ASSIGNMENT:
Copy the data exactly; pictures stay out of the copy.

======== STUDY MATERIAL ========

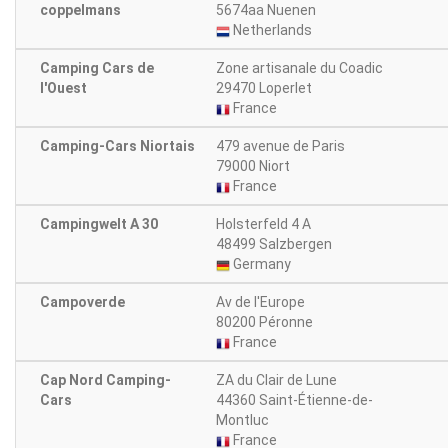
coppelmans
5674aa Nuenen
Netherlands
Camping Cars de
Zone artisanale du Coadic
l'Ouest
29470 Loperlet
France
Camping-Cars Niortais
479 avenue de Paris
79000 Niort
France
Campingwelt A 30
Holsterfeld 4 A
48499 Salzbergen
Germany
Campoverde
Av de l'Europe
80200 Péronne
France
Cap Nord Camping-
ZA du Clair de Lune
Cars
44360 Saint-Étienne-de-
Montluc
France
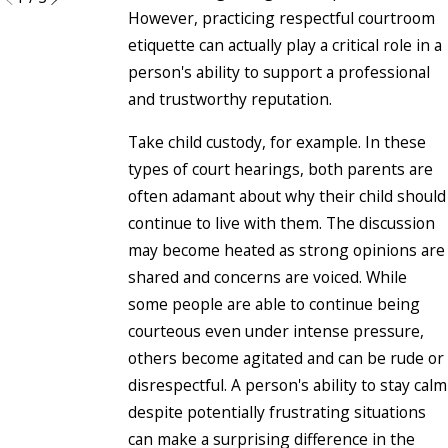
However, practicing respectful courtroom
etiquette can actually play a critical role in a
person's ability to support a professional
and trustworthy reputation.
Take child custody, for example. In these
types of court hearings, both parents are
often adamant about why their child should
continue to live with them. The discussion
may become heated as strong opinions are
shared and concerns are voiced. While
some people are able to continue being
courteous even under intense pressure,
others become agitated and can be rude or
disrespectful. A person's ability to stay calm
despite potentially frustrating situations
can make a surprising difference in the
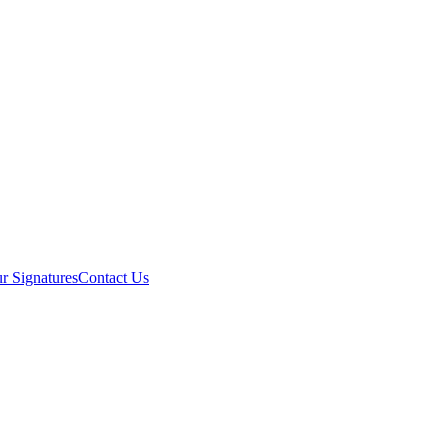
r Signatures
Contact Us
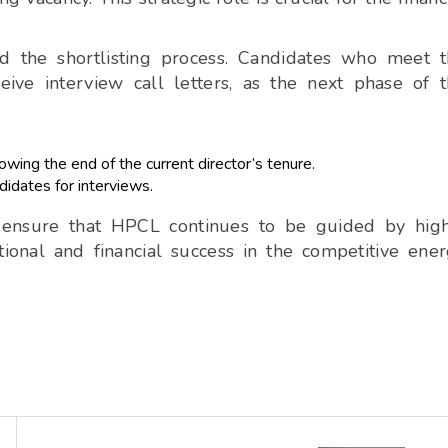
ed the shortlisting process. Candidates who meet 
eive interview call letters, as the next phase of 
wing the end of the current director’s tenure.
didates for interviews.
o ensure that HPCL continues to be guided by hig
tional and financial success in the competitive ene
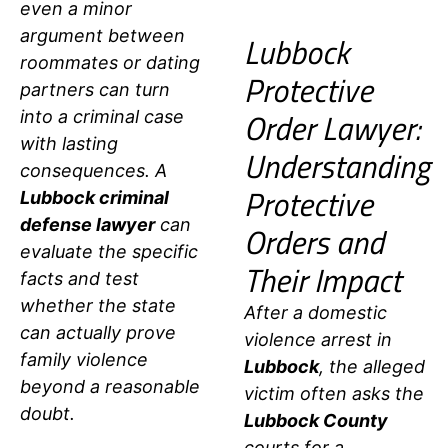
even a minor
argument between
Lubbock
roommates or dating
Protective
partners can turn
Order Lawyer:
into a criminal case
with lasting
Understanding
consequences. A
Protective
Lubbock criminal
defense lawyer
can
Orders and
evaluate
the specific
Their Impact
facts and test
whether the state
After a domestic
can actually prove
violence arrest in
family violence
Lubbock
, the alleged
beyond a reasonable
victim often asks the
doubt.
Lubbock County
courts for a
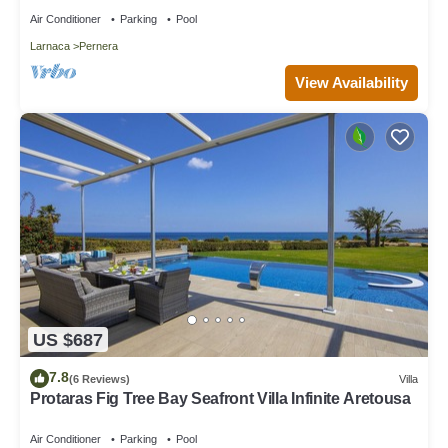
Air Conditioner
Parking
Pool
Larnaca
Pernera
View Availability
US $687
7.8
(6 Reviews)
Villa
Protaras Fig Tree Bay Seafront Villa Infinite Aretousa
Air Conditioner
Parking
Pool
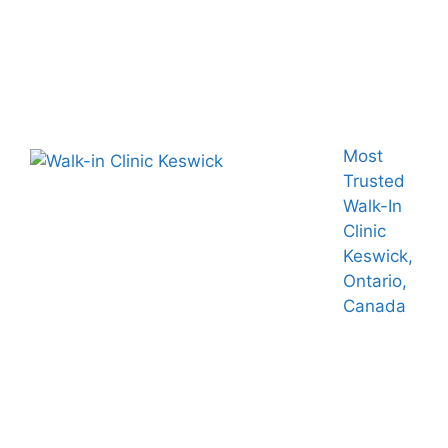
Most
Trusted
Walk-In
Clinic
Keswick,
Ontario,
Canada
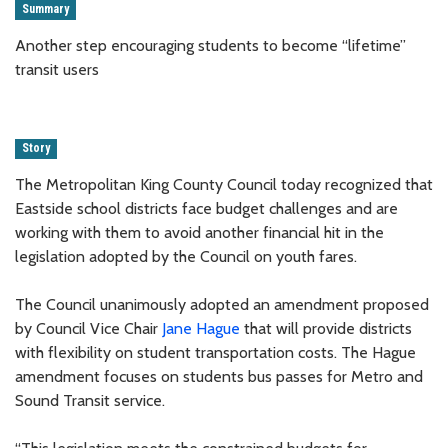
Summary
Another step encouraging students to become “lifetime”
transit users
Story
The Metropolitan King County Council today recognized that
Eastside school districts face budget challenges and are
working with them to avoid another financial hit in the
legislation adopted by the Council on youth fares.
The Council unanimously adopted an amendment proposed
by Council Vice Chair
Jane Hague
that will provide districts
with flexibility on student transportation costs. The Hague
amendment focuses on students bus passes for Metro and
Sound Transit service.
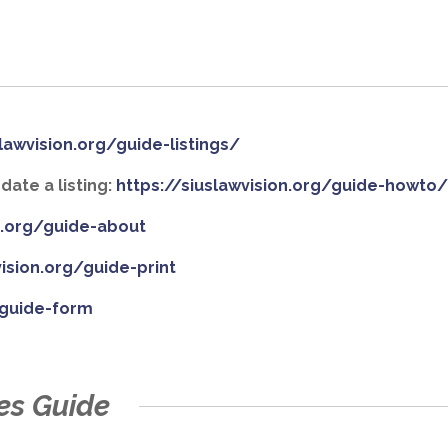
slawvision.org/guide-listings/
ate a listing:
https://siuslawvision.org/guide-howto
on.org/guide-about
vision.org/guide-print
/guide-form
es Guide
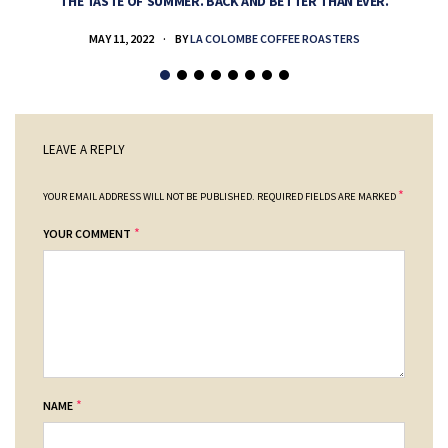
THE TASTE OF SUMMER. BACK AND BETTER THAN EVER.
MAY 11, 2022
BY
LA COLOMBE COFFEE ROASTERS
LEAVE A REPLY
*
YOUR EMAIL ADDRESS WILL NOT BE PUBLISHED.
REQUIRED FIELDS ARE MARKED
*
YOUR COMMENT
*
NAME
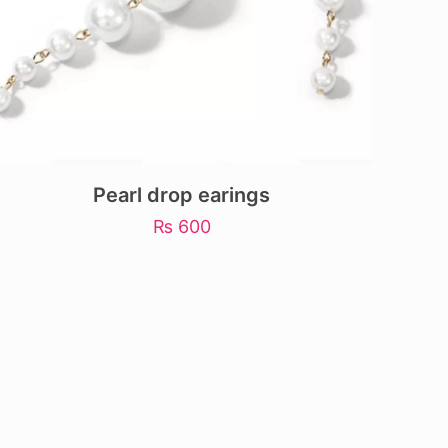
Pearl drop earings
₨
600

========

RESPONSE FOR THIS EXERCISE:
coppelmans
5674aa Nuenen
Netherlands
Camping Cars de
Zone artisanale du Coadic
l'Ouest
29470 Loperlet
France
Camping-Cars Niortais
479 avenue de Paris
79000 Niort
France
Campingwelt A 30
Holsterfeld 4 A
48499 Salzbergen
Germany
Campoverde
Av de l'Europe
80200 Péronne
France
Cap Nord Camping-
ZA du Clair de Lune
Cars
44360 Saint-Étienne-de-
Montluc
France
However, practicing respectful courtroom
etiquette can actually play a critical role in a
person's ability to support a professional
and trustworthy reputation.
Take child custody, for example. In these
types of court hearings, both parents are
often adamant about why their child should
continue to live with them. The discussion
may become heated as strong opinions are
shared and concerns are voiced. While
some people are able to continue being
courteous even under intense pressure,
others become agitated and can be rude or
disrespectful. A person's ability to stay calm
despite potentially frustrating situations
can make a surprising difference in the
r Signatures
Contact Us
ed the shortlisting process. Candidates who meet 
eive interview call letters, as the next phase of 
wing the end of the current director’s tenure.
didates for interviews.
o ensure that HPCL continues to be guided by hig
tional and financial success in the competitive ene
even a minor
argument between
Lubbock
roommates or dating
Protective
partners can turn
Order Lawyer:
into a criminal case
with lasting
Understanding
consequences. A
Protective
Lubbock criminal
defense lawyer
can
Orders and
evaluate
the specific
Their Impact
facts and test
whether the state
After a domestic
can actually prove
violence arrest in
family violence
Lubbock
, the alleged
beyond a reasonable
victim often asks the
doubt.
Lubbock County
courts for a
Air Conditioner
Parking
Pool
Larnaca
Pernera
View Availability
US $687
7.8
(6 Reviews)
Villa
Protaras Fig Tree Bay Seafront Villa Infinite Aretousa
Air Conditioner
Parking
Pool
Most
Trusted
Walk-In
Clinic
Keswick,
Ontario,
Canada
Summary
Another step encouraging students to become “lifetime”
transit users
Story
The Metropolitan King County Council today recognized that
Eastside school districts face budget challenges and are
working with them to avoid another financial hit in the
legislation adopted by the Council on youth fares.
The Council unanimously adopted an amendment proposed
by Council Vice Chair
Jane Hague
that will provide districts
with flexibility on student transportation costs. The Hague
amendment focuses on students bus passes for Metro and
Sound Transit service.
slawvision.org/guide-listings/
ate a listing:
https://siuslawvision.org/guide-howto
on.org/guide-about
vision.org/guide-print
/guide-form
es Guide
THE TASTE OF SUMMER. BACK AND BETTER THAN EVER.
MAY 11, 2022
BY
LA COLOMBE COFFEE ROASTERS
LEAVE A REPLY
*
YOUR EMAIL ADDRESS WILL NOT BE PUBLISHED.
REQUIRED FIELDS ARE MARKED
*
YOUR COMMENT
*
NAME
Pearl drop earings
₨
600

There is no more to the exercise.